▶ Exercise aim: Take the lines from the head of the listing through the one bearing "Präferenzen" and copy them exactly, leaving every picture out.

- Opening Delimiter -

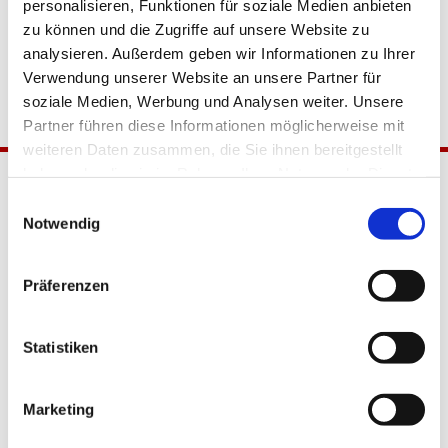
personalisieren, Funktionen für soziale Medien anbieten
zu können und die Zugriffe auf unsere Website zu
analysieren. Außerdem geben wir Informationen zu Ihrer
Verwendung unserer Website an unsere Partner für
soziale Medien, Werbung und Analysen weiter. Unsere
Partner führen diese Informationen möglicherweise mit
weiteren Daten zusammen, die Sie ihnen bereitgestellt
haben oder die sie im Rahmen Ihrer Nutzung der Dienste
gesammelt haben.
Einwilligungsauswahl
Notwendig
Präferenzen
Katholische Kirchengemeinde
Statistiken
Pfarrei Hl. Johannes XXIII.
Tempelhof-Buckow
Marketing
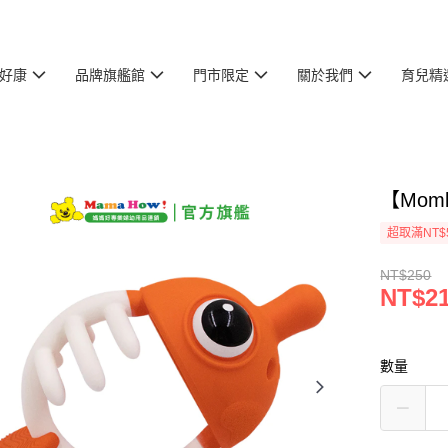
好康
品牌旗艦館
門市限定
關於我們
育兒精
【Mom
超取滿NT$
NT$250
NT$2
數量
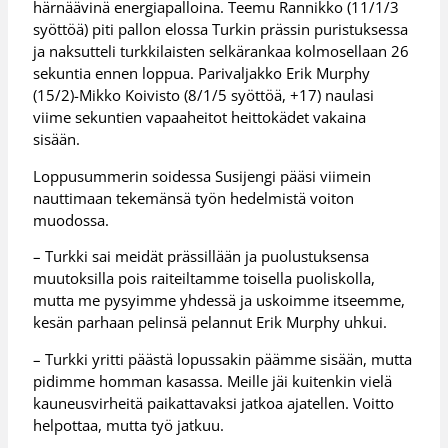
härnäävinä energiapalloina. Teemu Rannikko (11/1/3
syöttöä) piti pallon elossa Turkin prässin puristuksessa
ja naksutteli turkkilaisten selkärankaa kolmosellaan 26
sekuntia ennen loppua. Parivaljakko Erik Murphy
(15/2)-Mikko Koivisto (8/1/5 syöttöä, +17) naulasi
viime sekuntien vapaaheitot heittokädet vakaina
sisään.
Loppusummerin soidessa Susijengi pääsi viimein
nauttimaan tekemänsä työn hedelmistä voiton
muodossa.
– Turkki sai meidät prässillään ja puolustuksensa
muutoksilla pois raiteiltamme toisella puoliskolla,
mutta me pysyimme yhdessä ja uskoimme itseemme,
kesän parhaan pelinsä pelannut Erik Murphy uhkui.
– Turkki yritti päästä lopussakin päämme sisään, mutta
pidimme homman kasassa. Meille jäi kuitenkin vielä
kauneusvirheitä paikattavaksi jatkoa ajatellen. Voitto
helpottaa, mutta työ jatkuu.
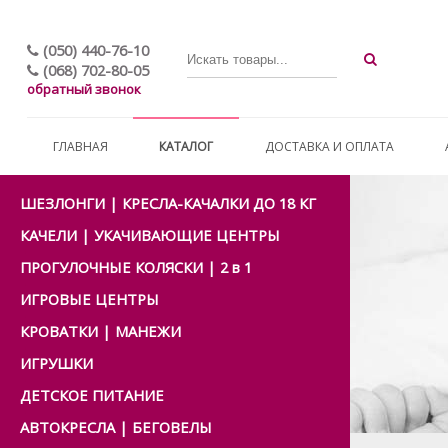
(050) 440-76-10
(068) 702-80-05
обратный звонок
ГЛАВНАЯ
КАТАЛОГ
ДОСТАВКА И ОПЛАТА
ШЕЗЛОНГИ | КРЕСЛА-КАЧАЛКИ ДО 18 КГ
КАЧЕЛИ | УКАЧИВАЮЩИЕ ЦЕНТРЫ
ПРОГУЛОЧНЫЕ КОЛЯСКИ | 2 в 1
ИГРОВЫЕ ЦЕНТРЫ
КРОВАТКИ | МАНЕЖИ
ИГРУШКИ
ДЕТСКОЕ ПИТАНИЕ
АВТОКРЕСЛА | БЕГОВЕЛЫ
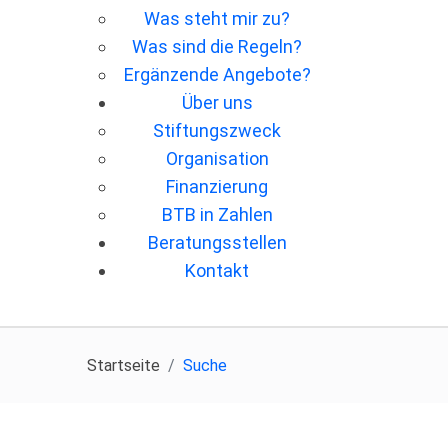
Was steht mir zu?
Was sind die Regeln?
Ergänzende Angebote?
Über uns
Stiftungszweck
Organisation
Finanzierung
BTB in Zahlen
Beratungsstellen
Kontakt
Startseite
Suche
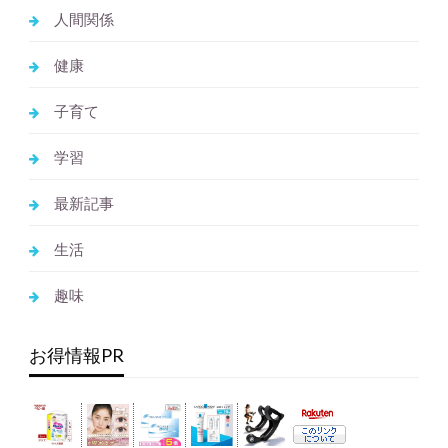
人間関係
健康
子育て
学習
最新記事
生活
趣味
お得情報PR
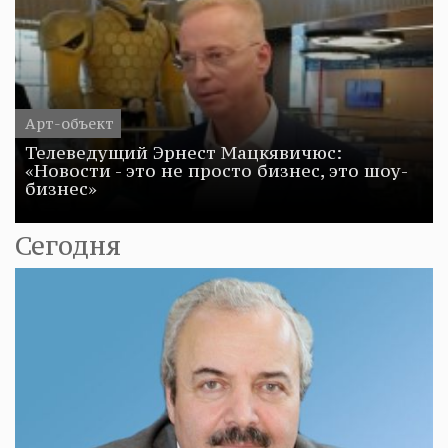
Арт-объект
Телеведущий Эрнест Мацкявичюс:
«Новости - это не просто бизнес, это шоу-
бизнес»
Сегодня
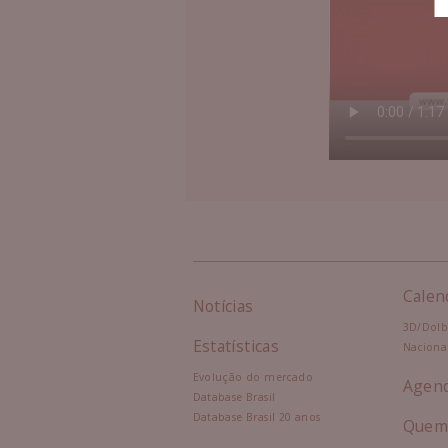
Calen
Notícias
3D/Dolb
Estatísticas
Naciona
Evolução do mercado
Agen
Database Brasil
Database Brasil 20 anos
Quem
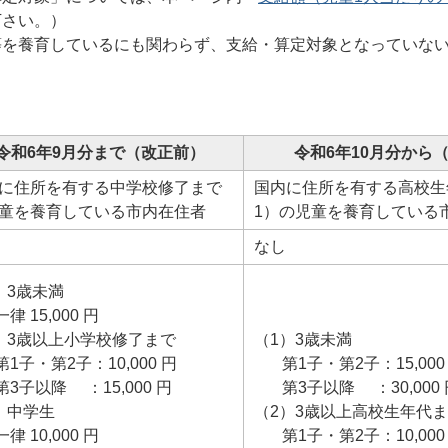
下さい。）
等を養育しているにも関わらず、支給・算定対象となっていな
令和6年9月分まで（改正前）
令和6年10月分から
に住所を有する中学校修了まで
国内に住所を有する高校生
童を養育している市内在住者
1）の児童を養育している
なし
）3歳未満
 15,000 円
）3歳以上小学校修了まで
（1）3歳未満
子・第2子：10,000 円
第1子・第2子：15,000
子以降 ：15,000 円
第3子以降 ：30,000 
）中学生
（2）3歳以上高校生年代ま
 10,000 円
第1子・第2子：10,000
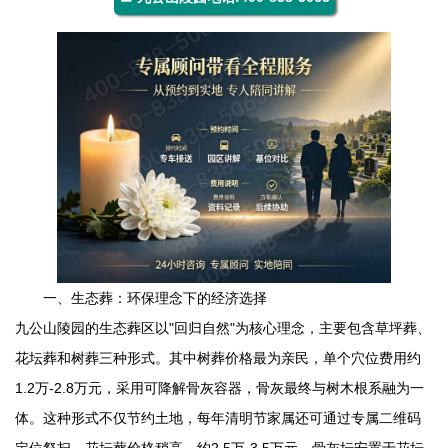
一、生态葬：环保理念下的经济选择
九公山陵园
的生态葬区以"回归自然"为核心理念，主要包含草坪葬、
花坛葬和树葬三种形式。其中树葬价格最为亲民，单个穴位费用约
1.2万-2.8万元，采用可降解骨灰容器，骨灰最终与树木根系融为一
体。这种形式不仅节约土地，每年清明节家属还可通过专属二维码
定位祭扫。花坛葬价格稍高，约2.5万-3.5万元，骨灰坛安置于花坛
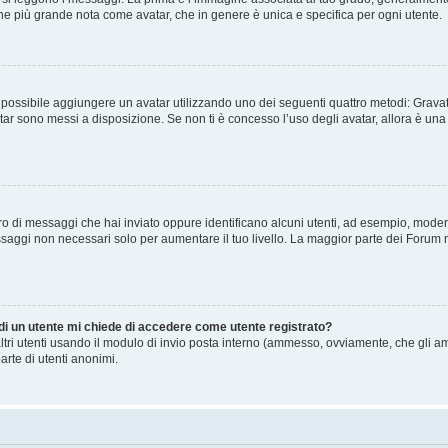
agine più grande nota come avatar, che in genere è unica e specifica per ogni utente.
” è possibile aggiungere un avatar utilizzando uno dei seguenti quattro metodi: Gra
atar sono messi a disposizione. Se non ti è concesso l’uso degli avatar, allora è un
mero di messaggi che hai inviato oppure identificano alcuni utenti, ad esempio, mode
ssaggi non necessari solo per aumentare il tuo livello. La maggior parte dei Forum
 di un utente mi chiede di accedere come utente registrato?
altri utenti usando il modulo di invio posta interno (ammesso, ovviamente, che gli a
arte di utenti anonimi.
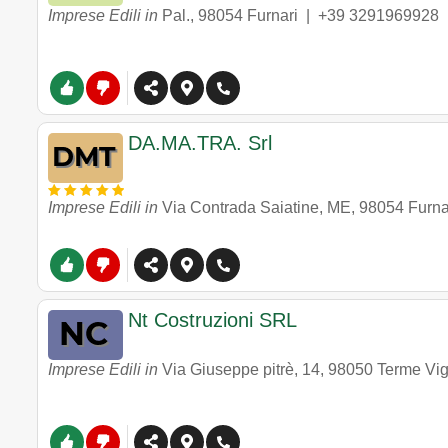
Imprese Edili in
Pal.
,
98054
Furnari
|
+39 3291969928
DA.MA.TRA. Srl
Imprese Edili in
Via Contrada Saiatine, ME
,
98054
Furna
Nt Costruzioni SRL
Imprese Edili in
Via Giuseppe pitrè, 14
,
98050
Terme Vig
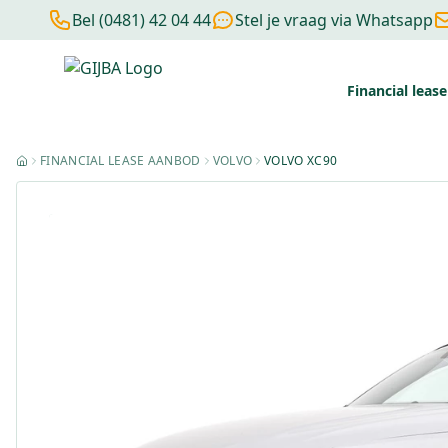
Bel (0481) 42 04 44
Stel je vraag via Whatsapp
Financial lease
Financial lease berekenen
Negatieve BKR
Zonder BKR toetsi
FINANCIAL LEASE AANBOD
VOLVO
VOLVO XC90
HOME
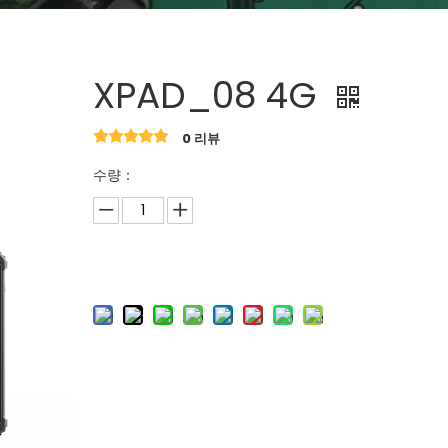
XPAD_08 4G
0 리뷰
수량：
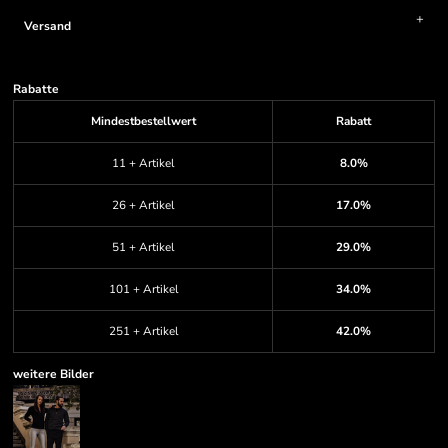
Versand
Rabatte
Mindestbestellwert
Rabatt
11 + Artikel
8.0%
26 + Artikel
17.0%
51 + Artikel
29.0%
101 + Artikel
34.0%
251 + Artikel
42.0%
weitere Bilder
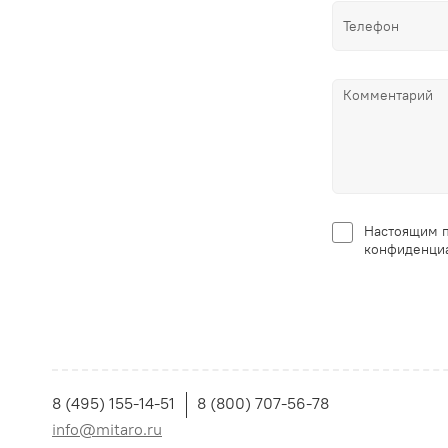
Настоящим п
конфиденциа
8 (495) 155-14-51
8 (800) 707-56-78
info@mitaro.ru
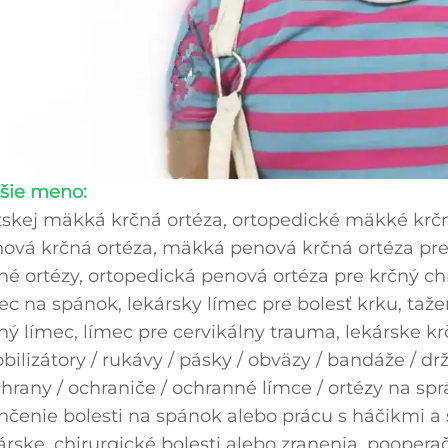
šie meno:
skej mäkká krčná ortéza, ortopedické mäkké krčn
ová krčná ortéza, mäkká penová krčná ortéza pre
né ortézy, ortopedická penová ortéza pre krčný c
ec na spánok, lekársky límec pre bolesť krku, taž
ný límec, límec pre cervikálny trauma, lekárske krčn
bilizátory / rukávy / pásky / obväzy / bandáže / d
chrany / ochraniče / ochranné límce / ortézy na spr
hčenie bolesti na spánok alebo prácu s háčikmi a 
árske, chirurgické bolesti alebo zranenia, pooperač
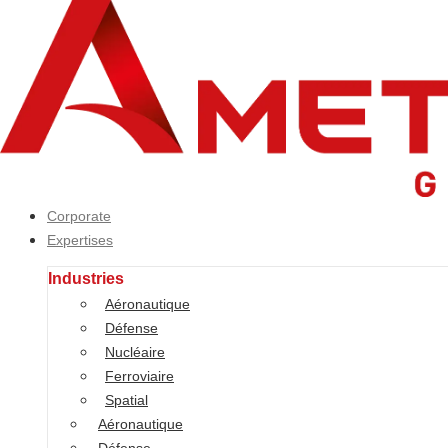
Corporate
Expertises
Corporate
Industries
Expertises
Aéronautique
Défense
Industries
Nucléaire
Aéronautique
Ferroviaire
Défense
Spatial
Nucléaire
Aéronautique
Ferroviaire
Défense
Spatial
Nucléaire
Aéronautique
Ferroviaire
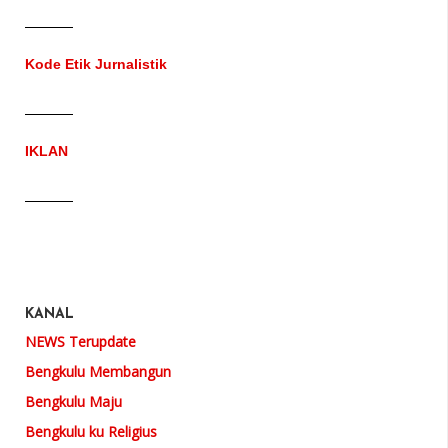
Kode Etik Jurnalistik
IKLAN
KANAL
NEWS Terupdate
Bengkulu Membangun
Bengkulu Maju
Bengkulu ku Religius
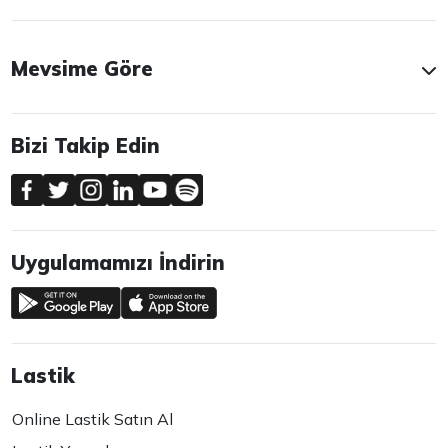
Mevsime Göre
Bizi Takip Edin
Uygulamamızı İndirin
Lastik
Online Lastik Satın Al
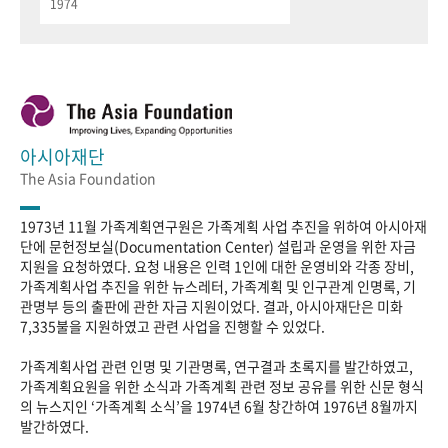
1974
아시아재단
The Asia Foundation
1973년 11월 가족계획연구원은 가족계획 사업 추진을 위하여 아시아재
단에 문헌정보실(Documentation Center) 설립과 운영을 위한 자금
지원을 요청하였다. 요청 내용은 인력 1인에 대한 운영비와 각종 장비,
가족계획사업 추진을 위한 뉴스레터, 가족계획 및 인구관계 인명록, 기
관명부 등의 출판에 관한 자금 지원이었다. 결과, 아시아재단은 미화
7,335불을 지원하였고 관련 사업을 진행할 수 있었다.
가족계획사업 관련 인명 및 기관명록, 연구결과 초록지를 발간하였고,
가족계획요원을 위한 소식과 가족계획 관련 정보 공유를 위한 신문 형식
의 뉴스지인 ‘가족계획 소식’을 1974년 6월 창간하여 1976년 8월까지
발간하였다.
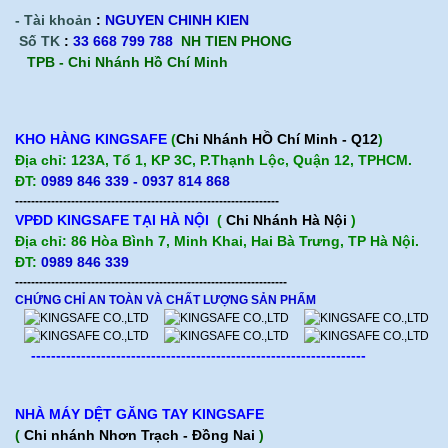
- Tài khoản
:
NGUYEN CHINH KIEN
Số TK
:
33 668 799 788
NH TIEN PHONG
TPB -
Chi Nhánh Hồ Chí Minh
KHO HÀNG KINGSAFE
(
Chi Nhánh HỒ Chí Minh - Q12
)
Địa chỉ: 123A, Tổ 1, KP 3C, P.Thạnh Lộc, Quận 12, TPHCM.
ĐT:
0989 846 339 - 0937 814 868
------------------------------------------------------------------
VPĐD KINGSAFE TẠI HÀ NỘI
(
Chi Nhánh Hà Nội
)
Địa chỉ: 86 Hòa Bình 7, Minh Khai, Hai Bà Trưng, TP Hà Nội.
ĐT:
0989 846 339
--------------------------------------------------------------------
CHỨNG CHỈ AN TOÀN VÀ CHẤT LƯỢNG SẢN PHẨM
-------------------------------------------------------------------
NHÀ MÁY DỆT GĂNG TAY KINGSAFE
(
Chi nhánh Nhơn Trạch - Đồng Nai
)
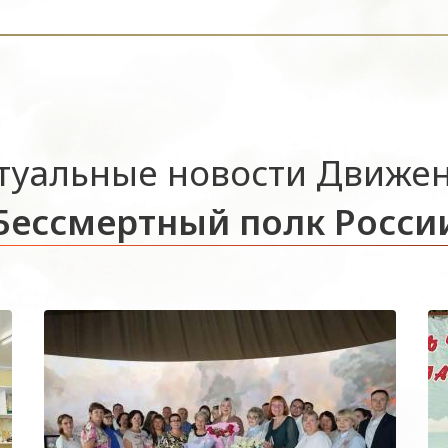
туальные новости Движе
Бессмертный полк Росси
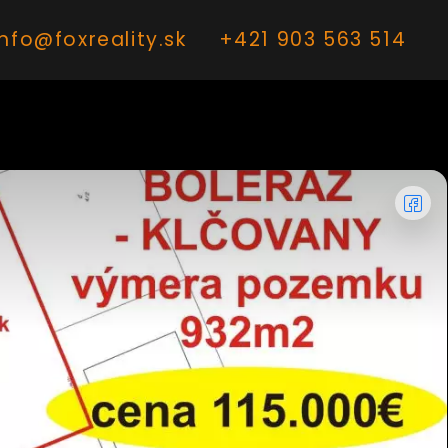
info@foxreality.sk
+421 903 563 514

- Closing Delimiter -

▶ Output for this task:
personalisieren, Funktionen für soziale Medien anbieten
zu können und die Zugriffe auf unsere Website zu
analysieren. Außerdem geben wir Informationen zu Ihrer
Verwendung unserer Website an unsere Partner für
soziale Medien, Werbung und Analysen weiter. Unsere
Partner führen diese Informationen möglicherweise mit
weiteren Daten zusammen, die Sie ihnen bereitgestellt
haben oder die sie im Rahmen Ihrer Nutzung der Dienste
gesammelt haben.
Einwilligungsauswahl
Notwendig
Präferenzen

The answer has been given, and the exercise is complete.